Problem =>
Scan the records for the string "العيش", then copy each line that has it.

Extracted page text data
►

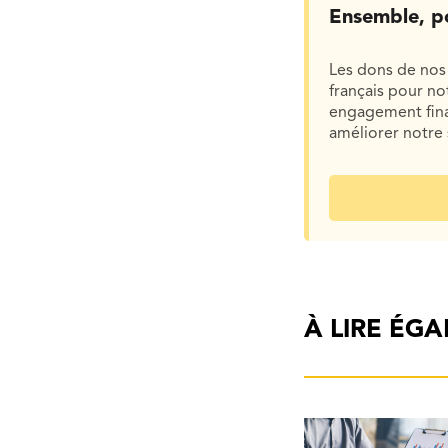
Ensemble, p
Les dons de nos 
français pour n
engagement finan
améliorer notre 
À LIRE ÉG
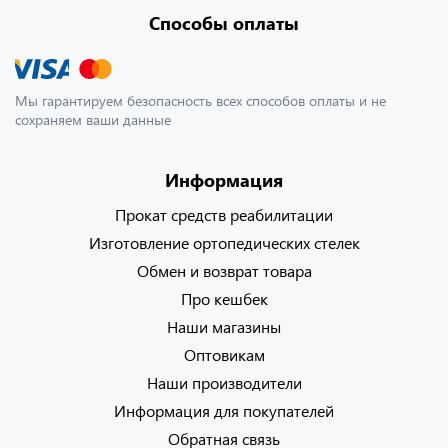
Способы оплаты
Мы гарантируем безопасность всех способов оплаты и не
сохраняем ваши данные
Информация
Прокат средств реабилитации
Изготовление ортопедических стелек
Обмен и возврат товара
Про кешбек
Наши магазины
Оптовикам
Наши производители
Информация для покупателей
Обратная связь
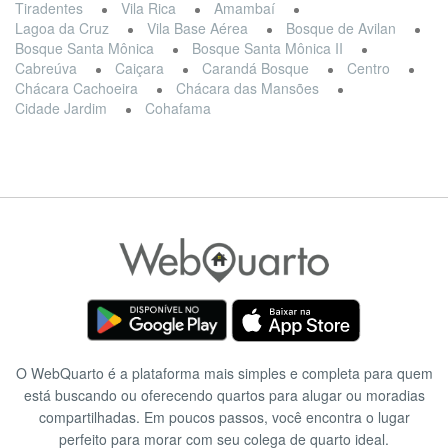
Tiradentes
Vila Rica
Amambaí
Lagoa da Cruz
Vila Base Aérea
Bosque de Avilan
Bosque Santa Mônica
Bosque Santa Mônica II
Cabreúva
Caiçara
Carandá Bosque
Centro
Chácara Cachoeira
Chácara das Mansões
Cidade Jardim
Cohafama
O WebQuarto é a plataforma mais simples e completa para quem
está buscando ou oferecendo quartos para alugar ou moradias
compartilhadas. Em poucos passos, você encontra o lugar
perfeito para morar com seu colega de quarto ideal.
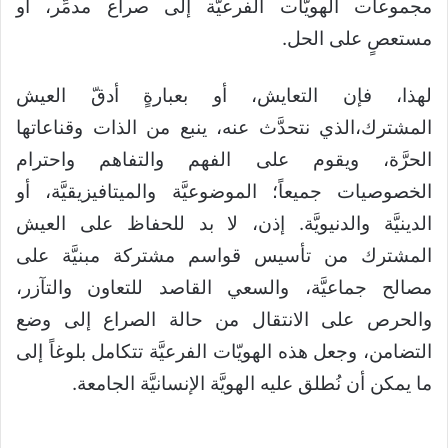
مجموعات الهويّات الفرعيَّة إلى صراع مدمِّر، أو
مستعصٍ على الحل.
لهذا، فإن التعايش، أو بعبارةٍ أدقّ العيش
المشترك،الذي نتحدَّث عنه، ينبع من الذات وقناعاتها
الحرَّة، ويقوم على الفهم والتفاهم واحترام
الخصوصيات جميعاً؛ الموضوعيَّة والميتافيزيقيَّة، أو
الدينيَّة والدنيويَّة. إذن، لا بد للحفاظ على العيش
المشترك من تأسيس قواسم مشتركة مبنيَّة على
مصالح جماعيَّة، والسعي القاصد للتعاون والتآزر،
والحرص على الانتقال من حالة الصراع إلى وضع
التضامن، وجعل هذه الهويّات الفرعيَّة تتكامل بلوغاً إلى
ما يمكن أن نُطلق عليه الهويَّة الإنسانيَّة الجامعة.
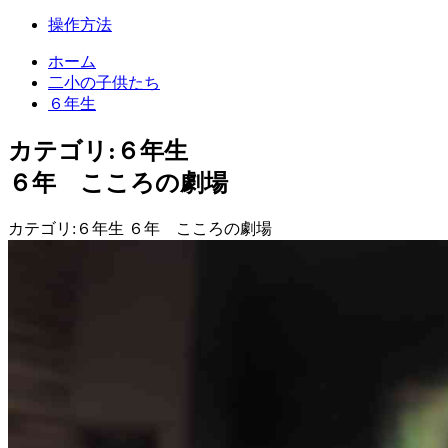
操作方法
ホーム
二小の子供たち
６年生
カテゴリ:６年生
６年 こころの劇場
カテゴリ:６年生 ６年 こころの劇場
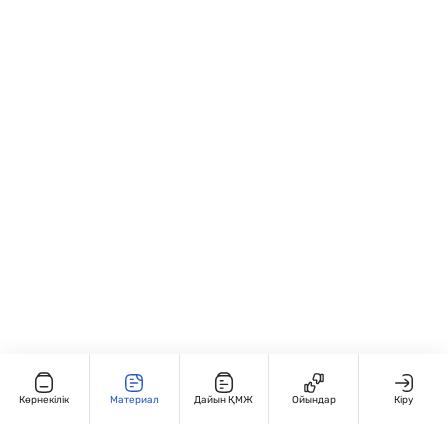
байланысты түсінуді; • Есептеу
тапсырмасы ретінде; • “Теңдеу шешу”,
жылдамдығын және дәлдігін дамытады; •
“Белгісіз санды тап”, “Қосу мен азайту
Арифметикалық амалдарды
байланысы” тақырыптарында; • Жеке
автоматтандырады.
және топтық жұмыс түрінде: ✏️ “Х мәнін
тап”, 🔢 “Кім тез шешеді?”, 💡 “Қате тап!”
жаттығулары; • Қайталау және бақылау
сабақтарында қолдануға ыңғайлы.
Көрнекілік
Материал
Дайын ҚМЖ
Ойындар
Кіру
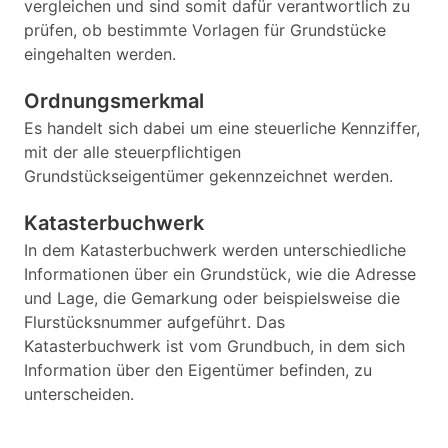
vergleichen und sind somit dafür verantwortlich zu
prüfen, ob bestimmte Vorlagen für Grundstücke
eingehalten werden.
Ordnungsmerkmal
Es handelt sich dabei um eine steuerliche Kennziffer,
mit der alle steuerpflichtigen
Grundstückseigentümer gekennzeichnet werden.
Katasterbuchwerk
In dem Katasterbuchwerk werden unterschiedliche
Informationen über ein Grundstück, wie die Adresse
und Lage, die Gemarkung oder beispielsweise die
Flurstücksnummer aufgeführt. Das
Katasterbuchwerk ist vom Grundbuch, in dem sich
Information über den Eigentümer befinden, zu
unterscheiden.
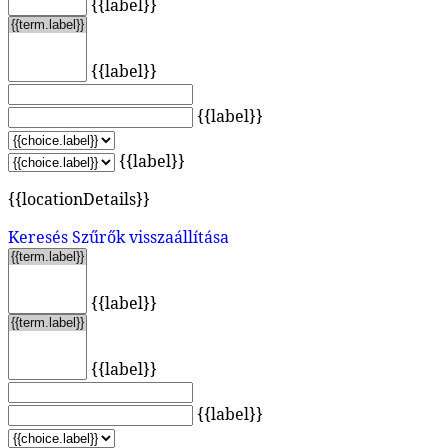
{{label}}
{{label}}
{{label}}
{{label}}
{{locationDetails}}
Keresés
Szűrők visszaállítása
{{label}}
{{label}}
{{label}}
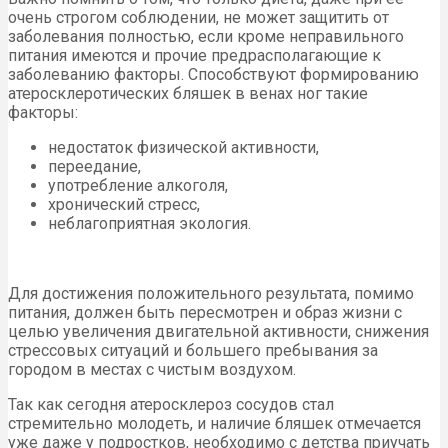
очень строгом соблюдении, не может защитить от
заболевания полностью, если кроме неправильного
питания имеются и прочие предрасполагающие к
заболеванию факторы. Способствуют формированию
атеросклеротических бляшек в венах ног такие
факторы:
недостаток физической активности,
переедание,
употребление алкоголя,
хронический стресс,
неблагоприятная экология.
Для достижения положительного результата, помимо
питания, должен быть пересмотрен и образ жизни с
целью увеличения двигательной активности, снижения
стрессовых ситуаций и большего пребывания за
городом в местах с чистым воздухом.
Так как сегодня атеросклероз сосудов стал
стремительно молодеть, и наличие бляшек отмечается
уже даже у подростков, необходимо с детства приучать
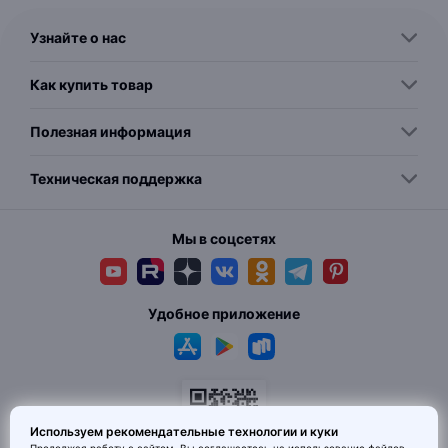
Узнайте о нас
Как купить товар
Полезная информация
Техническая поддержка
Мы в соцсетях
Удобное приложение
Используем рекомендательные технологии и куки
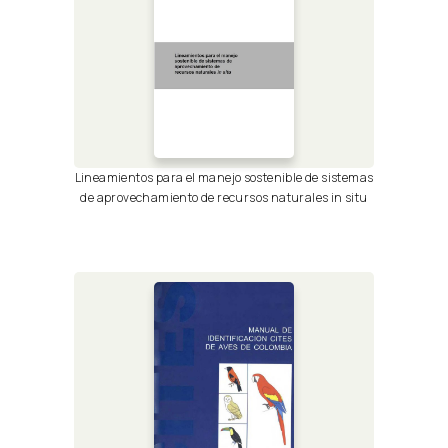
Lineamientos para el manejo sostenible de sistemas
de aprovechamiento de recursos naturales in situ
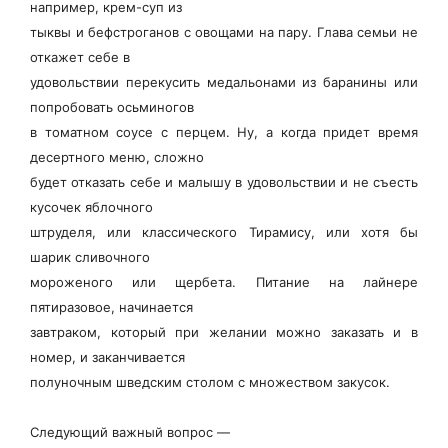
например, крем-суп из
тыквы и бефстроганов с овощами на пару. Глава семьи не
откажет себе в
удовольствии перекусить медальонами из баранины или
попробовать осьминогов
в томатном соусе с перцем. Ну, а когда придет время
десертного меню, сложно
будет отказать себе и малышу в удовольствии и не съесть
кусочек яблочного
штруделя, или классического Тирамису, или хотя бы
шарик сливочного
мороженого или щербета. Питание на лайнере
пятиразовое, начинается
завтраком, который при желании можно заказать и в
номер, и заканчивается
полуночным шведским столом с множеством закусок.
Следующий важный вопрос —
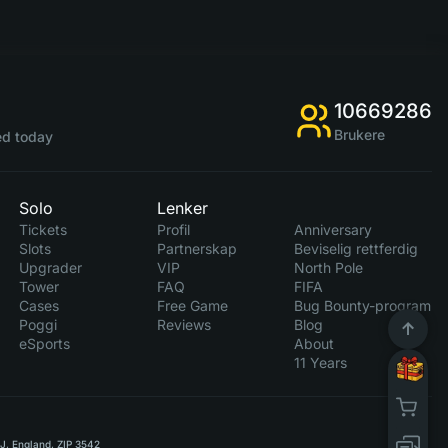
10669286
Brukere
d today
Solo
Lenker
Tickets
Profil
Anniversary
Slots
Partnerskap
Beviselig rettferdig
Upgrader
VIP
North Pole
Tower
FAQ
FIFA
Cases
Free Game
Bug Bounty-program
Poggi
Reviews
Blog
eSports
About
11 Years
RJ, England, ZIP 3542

◄

Your response =>
لهذا، فإن التعايش، أو بعبارةٍ أدقّ العيش
الدينيَّة والدنيويَّة. إذن، لا بد للحفاظ على العيش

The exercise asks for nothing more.